患者は、人類全体がいっそう自由に、いっそう人間らしい暮らしを実現するために、そういったヴィジョンに私どもを誘うために、身代わりに苦難を担当してくださっている、という視点は重要ではないでしょうか?
しかし、再び認めなくてはならないのは、精神分析における、この強力に物語を作り出す要素は、文芸文化との相性の良さにおいて、現代の科学的ヴィジョンをも共有しなければならない、ということです。それは、精神分析が準解剖学的用語と唯物論的用語を用いている点において、明らかでしょう。そこで、これから研究することが大事になることは、このような「悲劇的な」ヴィジョンが、現代世界での仕事を通して、自力で成功した人間が抱く政治的なヴィジョンに対して、いかに適応するのか、ということだけではなく、「十分に分析された」人間というウソのヴィジョンにしきりになろうとする、人間を機械みたいに考える、機械論的な立場を、いかに示していると思われるのか、ということです。「十分に分析された」人間なんぞがいるとすれば、自分の衝動と空想をコントロールできるでしょうし、社会的に適応し、リアルに感じることそのものに対峙することができるでしょうけれども・・・。いかにこういったことが可能なのかを、歴史的自己評価の元で(もう一度)研究し(直さ)なくてはならないでしょう。というのも、私どもは結論として強調しなくてはならないのですが、そういった研究をするために、精神分析ほど準備が整っている分野は他には、ない、のですから。
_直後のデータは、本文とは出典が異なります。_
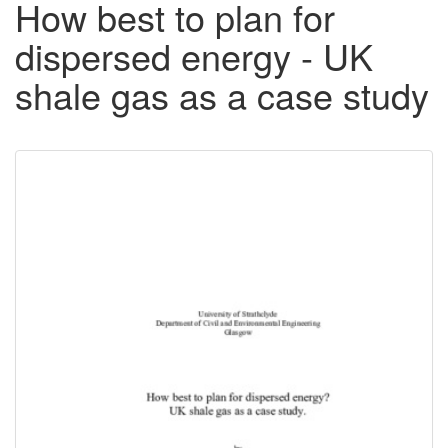
How best to plan for
dispersed energy - UK
shale gas as a case study
Downloadable
Content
このような一つの仕事において、新しいパラダイムを創りだすもう一人の創造主を認めることが助けになるかもしれません。そのもう一人の創造主は、厳密科学においてさえ、遊びとヴィジョンの役割がいかに大事かということを、私どもに教えてくれるはずです(と分かります)。
ここはちょっと難しい科学論ですね。
精神分析には、物語を創りだして、悲劇の中に人間の本当の喜びを発見する働きがありましたね。その働きは、ここでエリクソンが間接的に述べているように、遊びとヴィジョンの働きと言ってもいいのです。しかし、現代は何と言っても、人間を機械のように考える機械論というものの考え方が有力です。機械論では、人間は、情念も衝動もない、機械と見なされ、いってみれば、「完全に分析が終わった」、逆説的ですが、神様のような人間を想定しているのです。しかし、現実には、そんな人は1人もいませんね。ですから、機械論が依って立つ人間に対する見方、すなわち、人間には、情念も衝動もなく、機械の様に働くことができる、という人間観、「機械仕掛けの人間」、神のように「完全に分析しきった」人間という見方には、ウソがあるのです。ですから、この精神分析の物語を創りだす要素が、どのように、機械論の前提する機械の様な人間に対する見方に対処できるのか、早い話が、その人間に対する見方を変更できるのか、が問われている、とエリクソンは言っているのです。ですから、次回から、アインシュタインの遊びを話題にするのです。